**EXERCISE OBJECTIVE**
Make an exact copy of the records, with the pictures left out.

Content starts

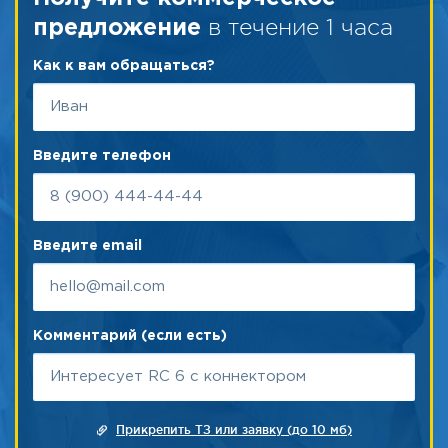
в течение 1 часа
предложение
Как к вам обращаться?
Введите телефон
Введите email
Комментарий (если есть)
Прикрепить ТЗ или заявку (до 10 мб)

Content ends

**COMPLETED TASK**
в течение 1 часа
предложение
Как к вам обращаться?
Введите телефон
Введите email
Комментарий (если есть)
Прикрепить ТЗ или заявку (до 10 мб)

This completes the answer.